- _Problem details_:
For the string "Diana", find every matching line in the records and copy it.

- _Dataset items_:
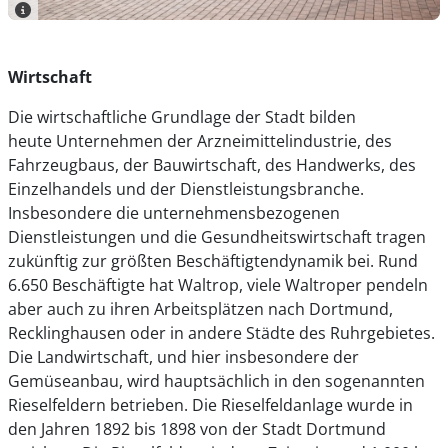
Wirtschaft
Die wirtschaftliche Grundlage der Stadt bilden
heute Unternehmen der Arzneimittelindustrie, des
Fahrzeugbaus, der Bauwirtschaft, des Handwerks, des
Einzelhandels und der Dienstleistungsbranche.
Insbesondere die unternehmensbezogenen
Dienstleistungen und die Gesundheitswirtschaft tragen
zukünftig zur größten Beschäftigtendynamik bei. Rund
6.650 Beschäftigte hat Waltrop, viele Waltroper pendeln
aber auch zu ihren Arbeitsplätzen nach Dortmund,
Recklinghausen oder in andere Städte des Ruhrgebietes.
Die Landwirtschaft, und hier insbesondere der
Gemüseanbau, wird hauptsächlich in den sogenannten
Rieselfeldern betrieben. Die Rieselfeldanlage wurde in
den Jahren 1892 bis 1898 von der Stadt Dortmund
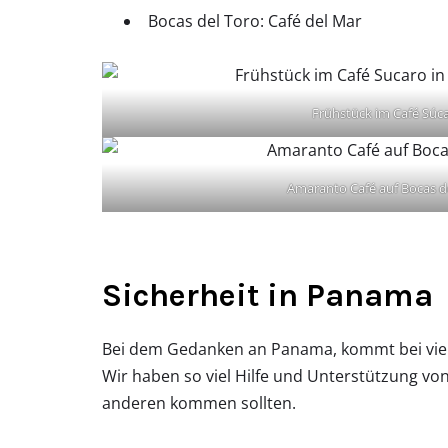
Bocas del Toro: Café del Mar
Frühstück im Café Súc
Amaranto Café auf Bocas d
Sicherheit in Panama
Bei dem Gedanken an Panama, kommt bei vielen
Wir haben so viel Hilfe und Unterstützung v
anderen kommen sollten.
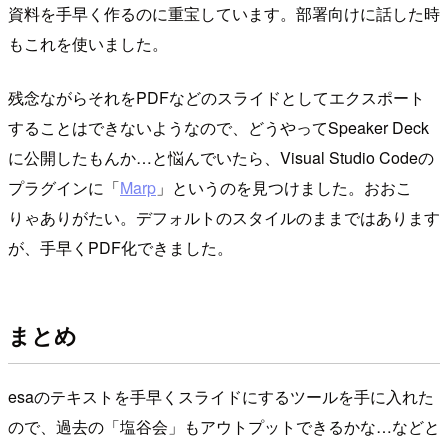
資料を手早く作るのに重宝しています。部署向けに話した時
もこれを使いました。
残念ながらそれをPDFなどのスライドとしてエクスポート
することはできないようなので、どうやってSpeaker Deck
に公開したもんか…と悩んでいたら、Visual Studio Codeの
プラグインに「
Marp
」というのを見つけました。おおこ
りゃありがたい。デフォルトのスタイルのままではあります
が、手早くPDF化できました。
まとめ
esaのテキストを手早くスライドにするツールを手に入れた
ので、過去の「塩谷会」もアウトプットできるかな…などと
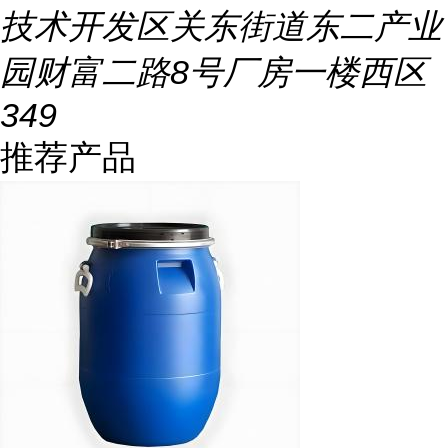
技术开发区关东街道东二产业
园财富二路8号厂房一楼西区
349
推荐产品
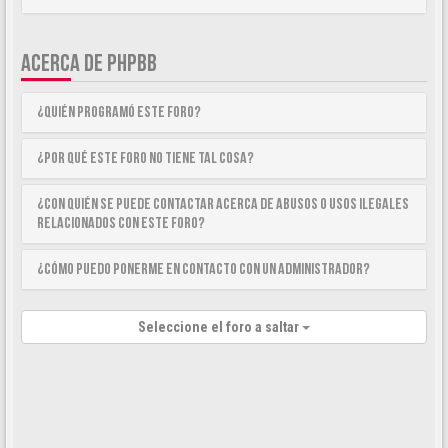
ACERCA DE PHPBB
¿Quién programó este foro?
¿Por qué este foro no tiene tal cosa?
¿Con quién se puede contactar acerca de abusos o usos ilegales
relacionados con este foro?
¿Cómo puedo ponerme en contacto con un Administrador?
Seleccione el foro a saltar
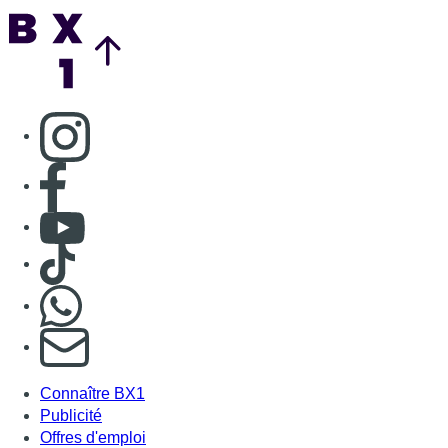
Back to top
Consulter page Instagram
Consulter page Facebook
Consulter Youtube
Consulter TikTok
Nous rejoindre sur Whatsapp
S'abonner à notre newsletter
Connaître BX1
Publicité
Offres d'emploi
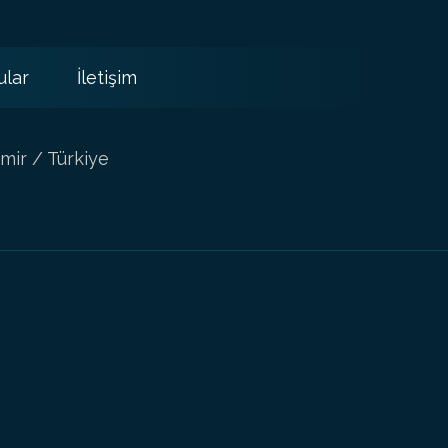
ular
İletişim
mir / Türkiye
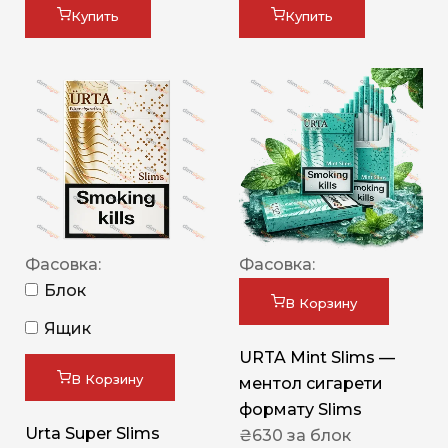
Купить
Купить
Фасовка:
Фасовка:
Блок
В Корзину
Ящик
URTA Mint Slims —
В Корзину
ментол сигарети
формату Slims
Urta Super Slims
₴
630
за блок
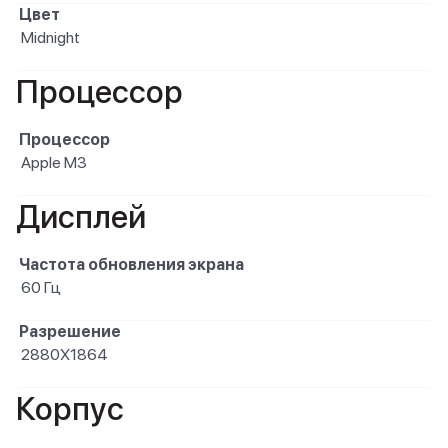
Цвет
Midnight
Процессор
Процессор
Apple M3
Дисплей
Частота обновления экрана
60 Гц
Разрешение
2880X1864
Корпус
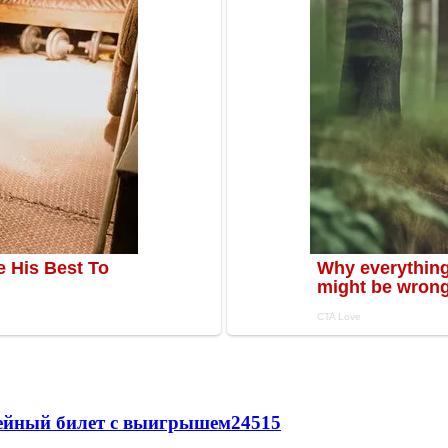
рейный билет с выигрышем
24515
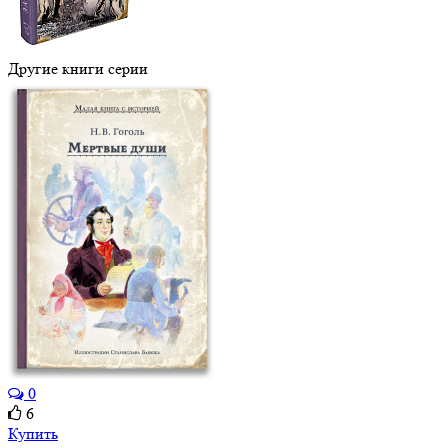
Другие книги серии
0
6
Купить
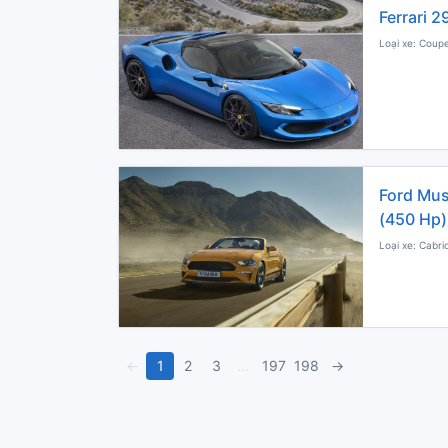
Ferrari 
Loại xe: Coupe
Ford Mus
(450 Hp)
Loại xe: Cabri
←
1
2
3
…
197
198
→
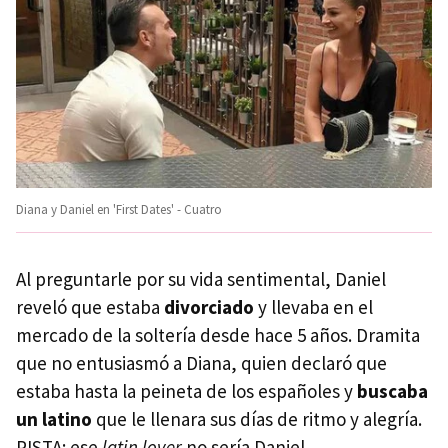
Diana y Daniel en 'First Dates' - Cuatro
Al preguntarle por su vida sentimental, Daniel
reveló que estaba
divorciado
y llevaba en el
mercado de la soltería desde hace 5 años. Dramita
que no entusiasmó a Diana, quien declaró que
estaba hasta la peineta de los españoles y
buscaba
un latino
que le llenara sus días de ritmo y alegría.
PISTA: ese
latin lover
no sería Daniel.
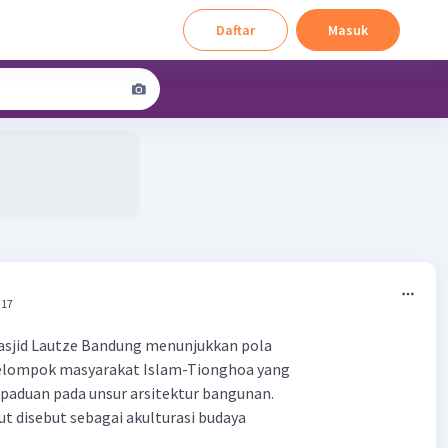
Daftar
Masuk
:17
Masjid Lautze Bandung menunjukkan pola
elompok masyarakat Islam-Tionghoa yang
paduan pada unsur arsitektur bangunan.
t disebut sebagai akulturasi budaya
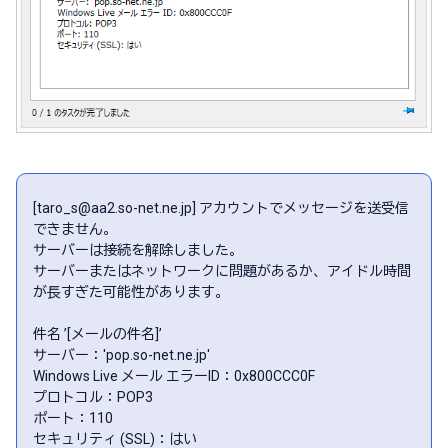
[taro_s@aa2.so-net.ne.jp] アカウントでメッセージを送受信
できません。
サーバーは接続を解除しました。
サーバーまたはネットワークに問題があるか、アイドル時間
が長すぎた可能性があります。
件名 ’[メールの件名]’
サーバー：'pop.so-net.ne.jp'
Windows Live メール エラーID：0x800CCC0F
プロトコル：POP3
ポート：110
セキュリティ (SSL)：はい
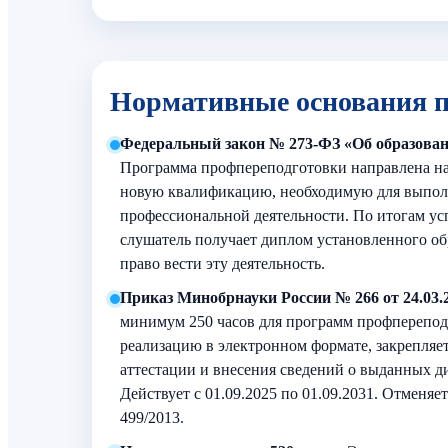
Нормативные основания 
Федеральный закон № 273‑ФЗ «Об образовании
Программа профпереподготовки направлена на
новую квалификацию, необходимую для выпол
профессиональной деятельности. По итогам у
слушатель получает диплом установленного о
право вести эту деятельность.
Приказ Минобрнауки России № 266 от 24.03.2
минимум 250 часов для программ профперепод
реализацию в электронном формате, закрепляет
аттестации и внесения сведений о выданных
Действует с 01.09.2025 по 01.09.2031. Отменя
499/2013.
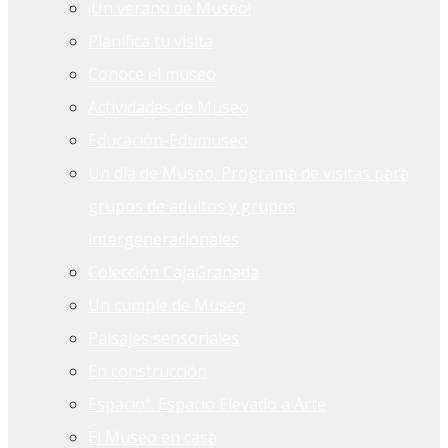
¡Un verano de Museo!
Planifica tu visita
Conoce el museo
Actividades de Museo
Educación-Edumuseo
Un día de Museo. Programa de visitas para
grupos de adultos y grupos
intergeneracionales
Colección CajaGranada
Un cumple de Museo
Paisajes sensoriales
En construcción
Espacioª. Espacio Elevado a Arte
El Museo en casa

- _Answer section_:
Diana y Daniel en 'First Dates' - Cuatro
que no entusiasmó a Diana, quien declaró que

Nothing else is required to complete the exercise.